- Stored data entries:
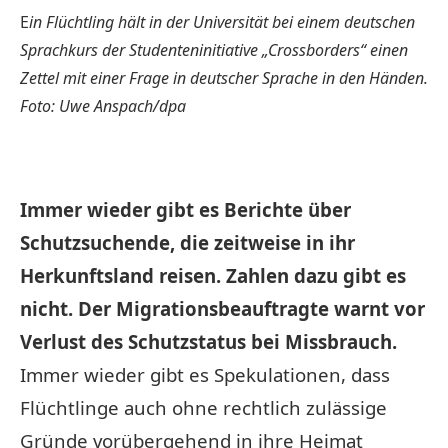
E
in Flüchtling hält in der Universität bei einem deutschen
Sprachkurs der Studenteninitiative „Crossborders“ einen
Zettel mit einer Frage in deutscher Sprache in den Händen.
Foto: Uwe Anspach/dpa
Immer wieder gibt es Berichte über
Schutzsuchende, die zeitweise in ihr
Herkunftsland reisen. Zahlen dazu gibt es
nicht. Der Migrationsbeauftragte warnt vor
Verlust des Schutzstatus bei Missbrauch.
Immer wieder gibt es Spekulationen, dass
Flüchtlinge
auch ohne rechtlich zulässige
Gründe vorübergehend in ihre Heimat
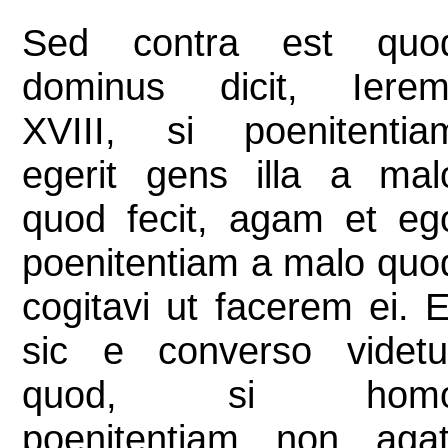
Sed contra est quo
dominus dicit, Ierem
XVIII, si poenitentia
egerit gens illa a mal
quod fecit, agam et eg
poenitentiam a malo quo
cogitavi ut facerem ei. E
sic e converso videtu
quod, si hom
poenitentiam non agat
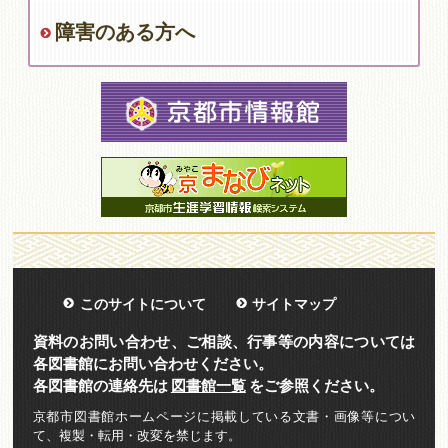
障害のある方へ
このサイトについて
サイトマップ
資料のお問い合わせ、ご相談、行事等の内容については
各図書館にお問い合わせください。
各図書館の連絡先は
図書館一覧
をご参照ください。
京都市図書館ホームページに掲載している文書・画像等につい
て、複製・転用・改変を禁じます。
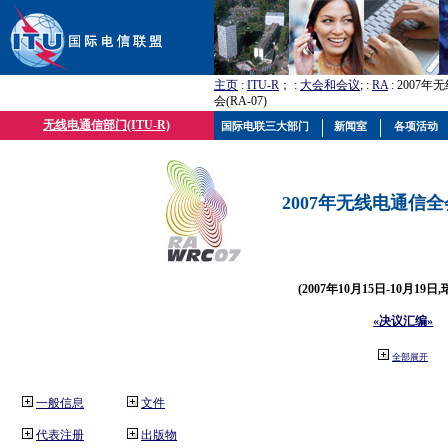
主页
:
ITU-R
； :
大会和会议
; :
RA
: 2007
会(RA-07)
无线电通信部门(ITU-R)
国际电联三大部门
新闻室
各项活动
2007年无线电通信全会(
(2007年10月15日-10月19日
«决议汇编»
全部展开
一般信息
文件
代表注册
出版物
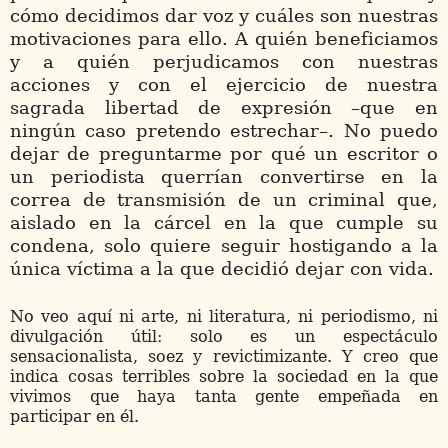
cómo decidimos dar voz y cuáles son nuestras
motivaciones para ello. A quién beneficiamos
y a quién perjudicamos con nuestras
acciones y con el ejercicio de nuestra
sagrada libertad de expresión –que en
ningún caso pretendo estrechar–. No puedo
dejar de preguntarme por qué un escritor o
un periodista querrían convertirse en la
correa de transmisión de un criminal que,
aislado en la cárcel en la que cumple su
condena, solo quiere seguir hostigando a la
única víctima a la que decidió dejar con vida.
No veo aquí ni arte, ni literatura, ni periodismo, ni
divulgación útil: solo es un espectáculo
sensacionalista, soez y revictimizante. Y creo que
indica cosas terribles sobre la sociedad en la que
vivimos que haya tanta gente empeñada en
participar en él.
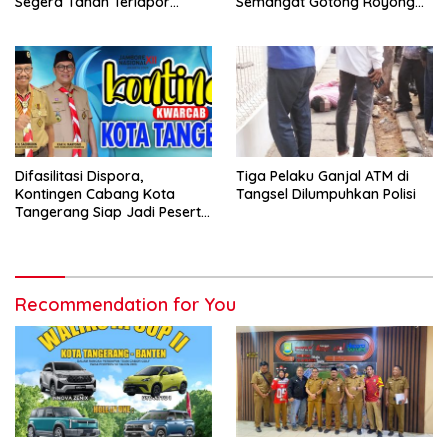
Segera Tahan Terlapor
Semangat Gotong Royong
Kasus Pengeroyokan
Lintas Prodi
Difasilitasi Dispora,
Tiga Pelaku Ganjal ATM di
Kontingen Cabang Kota
Tangsel Dilumpuhkan Polisi
Tangerang Siap Jadi Peserta
Jambore Nasional XII/2026
Recommendation for You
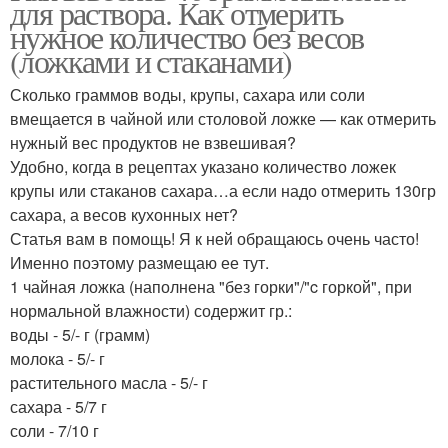
для раствора. Как отмерить
нужное количество без весов
(ложками и стаканами)
Сколько граммов воды, крупы, сахара или соли
вмещается в чайной или столовой ложке — как отмерить
нужный вес продуктов не взвешивая?
Удобно, когда в рецептах указано количество ложек
крупы или стаканов сахара…а если надо отмерить 130гр
сахара, а весов кухонных нет?
Статья вам в помощь! Я к ней обращаюсь очень часто!
Именно поэтому размещаю ее тут.
1 чайная ложка (наполнена "без горки"/"c горкой", при
нормальной влажности) содержит гр.:
воды - 5/- г (грамм)
молока - 5/- г
растительного масла - 5/- г
сахара - 5/7 г
соли - 7/10 г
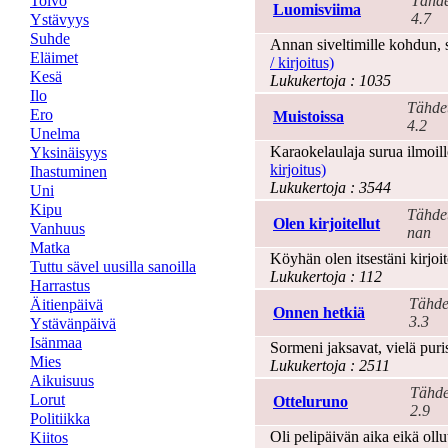
Toivo
Tähde
Luomisviima
4.7
Ystävyys
Suhde
Annan siveltimille kohdun, s
Eläimet
/ kirjoitus)
Kesä
Lukukertoja : 1035
Ilo
Tähde
Ero
Muistoissa
4.2
Unelma
Karaokelaulaja surua ilmoille
Yksinäisyys
kirjoitus)
Ihastuminen
Lukukertoja : 3544
Uni
Kipu
Tähde
Olen kirjoitellut
Vanhuus
nan
Matka
Köyhän olen itsestäni kirjoit
Tuttu sävel uusilla sanoilla
Lukukertoja : 112
Harrastus
Tähde
Äitienpäivä
Onnen hetkiä
3.3
Ystävänpäivä
Isänmaa
Sormeni jaksavat, vielä puri
Mies
Lukukertoja : 2511
Aikuisuus
Tähde
Lorut
Otteluruno
2.9
Politiikka
Oli pelipäivän aika eikä ollu
Kiitos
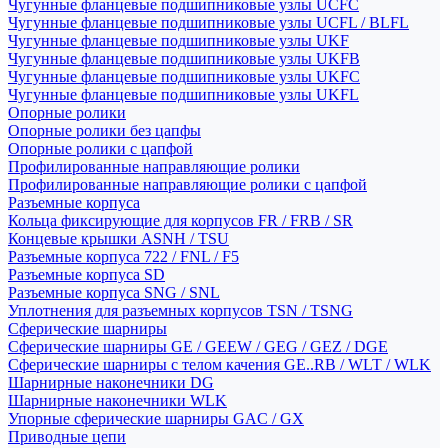
Чугунные фланцевые подшипниковые узлы UCFC
Чугунные фланцевые подшипниковые узлы UCFL / BLFL
Чугунные фланцевые подшипниковые узлы UKF
Чугунные фланцевые подшипниковые узлы UKFB
Чугунные фланцевые подшипниковые узлы UKFC
Чугунные фланцевые подшипниковые узлы UKFL
Опорные ролики
Опорные ролики без цапфы
Опорные ролики с цапфой
Профилированные направляющие ролики
Профилированные направляющие ролики с цапфой
Разъемные корпуса
Кольца фиксирующие для корпусов FR / FRB / SR
Концевые крышки ASNH / TSU
Разъемные корпуса 722 / FNL / F5
Разъемные корпуса SD
Разъемные корпуса SNG / SNL
Уплотнения для разъемных корпусов TSN / TSNG
Сферические шарниры
Сферические шарниры GE / GEEW / GEG / GEZ / DGE
Сферические шарниры с телом качения GE..RB / WLT / WLK
Шарнирные наконечники DG
Шарнирные наконечники WLK
Упорные сферические шарниры GAC / GX
Приводные цепи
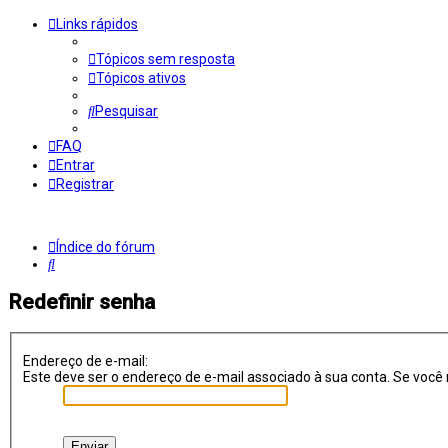
Links rápidos
Tópicos sem resposta
Tópicos ativos
Pesquisar
FAQ
Entrar
Registrar
Índice do fórum
Pesquisar
Redefinir senha
Endereço de e-mail:
Este deve ser o endereço de e-mail associado à sua conta. Se você n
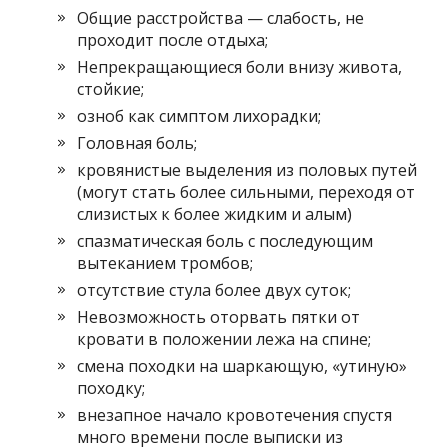
Общие расстройства — слабость, не
проходит после отдыха;
Непрекращающиеся боли внизу живота,
стойкие;
озноб как симптом лихорадки;
Головная боль;
кровянистые выделения из половых путей
(могут стать более сильными, переходя от
слизистых к более жидким и алым)
спазматическая боль с последующим
вытеканием тромбов;
отсутствие стула более двух суток;
Невозможность оторвать пятки от
кровати в положении лежа на спине;
смена походки на шаркающую, «утиную»
походку;
внезапное начало кровотечения спустя
много времени после выписки из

- EXERCISE AIM: All lines of the entries containing the string "mail" must be shown in full.

- RESPONSE TO THIS EXERCISE:
Endereço de e-mail:
Este deve ser o endereço de e-mail associado à sua conta. Se você n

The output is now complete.